I could forgive her for her parents. One can’t pick one’s parents. Her father, Thomas Markle, who had raised her after her parents’ divorce, was barred from the royal wedding after monetizing his new fame and selling ill-advised interviews.
She dumped her friends. Ask Piers Morgan. She even dumped her dog. We loved Meghan anyway.
But the honeymoon was brief because she just isn’t very good at her new job. She’s no Grace Kelly.
There has been tremendous turnover among the staff assigned to her by Buckingham Palace, because she is difficult, demanding, and dismissive.
She caused a rift between Harry and his older brother, William, with her scene-stealing, high-handed ways. Will’s wife, Kate, can’t stand her either.
Markle spent her entire pregnancy cradling and clutching her bulging abdomen—even before it was bulging—as if her womb would fall off and hit the floor without her support.
“Vanity, pure vanity,” one wise mother told me. “She wants to make sure that everyone who looks at those photos in years to come knows she was pregnant, and not just fat.”
Markle—like everyone else in Hollywood—supported Hillary Clinton in 2016, and said she would stay in Canada, where Suits was filmed, if the “divisive” and “misogynistic” Trump won.

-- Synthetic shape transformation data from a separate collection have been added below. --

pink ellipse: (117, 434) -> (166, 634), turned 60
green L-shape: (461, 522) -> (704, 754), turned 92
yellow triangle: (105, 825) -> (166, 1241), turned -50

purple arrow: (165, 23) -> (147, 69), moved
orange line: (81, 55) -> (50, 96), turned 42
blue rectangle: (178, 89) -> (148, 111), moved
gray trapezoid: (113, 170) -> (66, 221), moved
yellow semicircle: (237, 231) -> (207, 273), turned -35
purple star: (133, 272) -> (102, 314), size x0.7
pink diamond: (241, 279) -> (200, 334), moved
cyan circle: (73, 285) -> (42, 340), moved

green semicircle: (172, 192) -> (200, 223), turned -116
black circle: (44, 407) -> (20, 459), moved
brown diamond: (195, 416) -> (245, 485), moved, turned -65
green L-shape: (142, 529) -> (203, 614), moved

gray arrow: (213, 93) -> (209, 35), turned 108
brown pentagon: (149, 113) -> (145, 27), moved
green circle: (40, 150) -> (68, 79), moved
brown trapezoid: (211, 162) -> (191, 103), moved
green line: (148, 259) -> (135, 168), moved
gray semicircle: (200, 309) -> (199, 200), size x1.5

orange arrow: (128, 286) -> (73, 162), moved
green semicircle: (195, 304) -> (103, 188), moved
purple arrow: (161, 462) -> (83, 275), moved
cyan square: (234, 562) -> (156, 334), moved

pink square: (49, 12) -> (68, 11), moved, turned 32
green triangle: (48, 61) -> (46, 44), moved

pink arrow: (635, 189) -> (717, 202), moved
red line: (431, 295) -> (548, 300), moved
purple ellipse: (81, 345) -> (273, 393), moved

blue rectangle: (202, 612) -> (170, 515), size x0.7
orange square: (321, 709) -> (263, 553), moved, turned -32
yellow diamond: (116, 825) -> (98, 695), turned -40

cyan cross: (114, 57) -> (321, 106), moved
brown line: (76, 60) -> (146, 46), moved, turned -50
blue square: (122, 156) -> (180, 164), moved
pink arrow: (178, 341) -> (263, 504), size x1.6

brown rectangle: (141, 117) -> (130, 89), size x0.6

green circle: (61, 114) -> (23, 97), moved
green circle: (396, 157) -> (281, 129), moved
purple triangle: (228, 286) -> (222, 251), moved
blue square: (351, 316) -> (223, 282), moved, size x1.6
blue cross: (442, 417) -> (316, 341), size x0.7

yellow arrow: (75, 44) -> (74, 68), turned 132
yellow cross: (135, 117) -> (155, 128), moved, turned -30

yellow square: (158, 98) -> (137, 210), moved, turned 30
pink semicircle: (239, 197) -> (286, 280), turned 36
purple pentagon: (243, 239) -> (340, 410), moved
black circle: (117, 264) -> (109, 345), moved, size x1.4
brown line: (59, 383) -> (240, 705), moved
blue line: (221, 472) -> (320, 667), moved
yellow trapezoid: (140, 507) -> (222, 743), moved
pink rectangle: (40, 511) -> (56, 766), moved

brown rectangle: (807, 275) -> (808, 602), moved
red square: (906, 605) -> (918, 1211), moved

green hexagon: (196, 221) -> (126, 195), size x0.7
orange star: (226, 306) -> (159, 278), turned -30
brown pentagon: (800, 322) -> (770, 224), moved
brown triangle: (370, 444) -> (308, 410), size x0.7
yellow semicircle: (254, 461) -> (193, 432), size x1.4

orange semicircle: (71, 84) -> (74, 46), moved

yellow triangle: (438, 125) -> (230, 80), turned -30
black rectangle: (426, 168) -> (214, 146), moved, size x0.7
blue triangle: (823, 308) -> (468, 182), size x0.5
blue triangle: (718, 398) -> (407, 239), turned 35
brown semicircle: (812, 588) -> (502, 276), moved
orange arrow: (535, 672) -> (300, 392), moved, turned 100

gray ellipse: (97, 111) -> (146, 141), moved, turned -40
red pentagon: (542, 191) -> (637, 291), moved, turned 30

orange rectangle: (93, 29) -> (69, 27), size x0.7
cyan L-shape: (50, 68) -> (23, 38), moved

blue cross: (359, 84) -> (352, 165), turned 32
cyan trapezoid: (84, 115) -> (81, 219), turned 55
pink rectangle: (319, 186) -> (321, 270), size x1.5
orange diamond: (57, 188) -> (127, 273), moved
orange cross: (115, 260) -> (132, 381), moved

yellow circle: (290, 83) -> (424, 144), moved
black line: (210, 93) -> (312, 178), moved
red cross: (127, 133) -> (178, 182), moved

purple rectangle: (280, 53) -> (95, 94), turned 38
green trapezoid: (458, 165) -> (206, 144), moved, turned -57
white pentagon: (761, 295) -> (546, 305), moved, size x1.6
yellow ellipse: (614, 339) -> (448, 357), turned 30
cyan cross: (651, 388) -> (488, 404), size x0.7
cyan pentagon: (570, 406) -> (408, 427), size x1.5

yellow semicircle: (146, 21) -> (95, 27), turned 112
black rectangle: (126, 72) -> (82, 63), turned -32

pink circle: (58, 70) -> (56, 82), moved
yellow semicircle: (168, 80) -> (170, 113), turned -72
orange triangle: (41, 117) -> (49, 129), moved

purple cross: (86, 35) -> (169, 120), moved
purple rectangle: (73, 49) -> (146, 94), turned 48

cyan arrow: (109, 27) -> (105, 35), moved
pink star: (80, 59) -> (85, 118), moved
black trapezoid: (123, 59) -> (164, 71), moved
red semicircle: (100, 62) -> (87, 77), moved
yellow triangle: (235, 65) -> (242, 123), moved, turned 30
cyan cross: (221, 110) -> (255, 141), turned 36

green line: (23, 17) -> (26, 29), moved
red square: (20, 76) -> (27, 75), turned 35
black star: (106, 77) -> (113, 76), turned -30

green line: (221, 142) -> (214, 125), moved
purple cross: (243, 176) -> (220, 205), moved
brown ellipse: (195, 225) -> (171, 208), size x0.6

So, it was no surprise she boycotted his three-day state visit, ostensibly because she was busy taking care of baby Archie.
When Trump was told of her comments and that he wouldn’t be seeing her, he said, “I didn’t know she was nasty.”
To make sure her snub was clearly seen as a snub, Markle came out in public for the Trooping of the Colour right after the Trumps left London. And she screwed up.
Markle kept turning away from the crowd, and the cameras, to speak to Harry, who harshly told her: “Turn around.”
Despite the popularity of the Windsors—the reverence for Diana is almost a religious cult—there is a die-hard contingent of Labour Party lefties who want to see the monarchy abolished, along with the House of Lords and every last vestige of the aristocracy.
On this side of the pond, there is no doubt that Bernie Sanders and Rep. Alexandra Ocasio-Cortez would agree.
Sadly, there are fellow travelers in America’s intelligence agencies, like the ones who used the Steele Dossier to try to bring down Trump, who would prefer a royalty-free socialist government in Britain.
That is why Markle can get away with snubbing Trump while she is working with the deep state. Trump probably hasn’t even been informed that she is a CIA asset.
Hopefully, just as Murdoch learned the truth about Wendi Deng, Harry will find out about Meghan Markle, and the monarchy can be saved. The future King William V depends on it.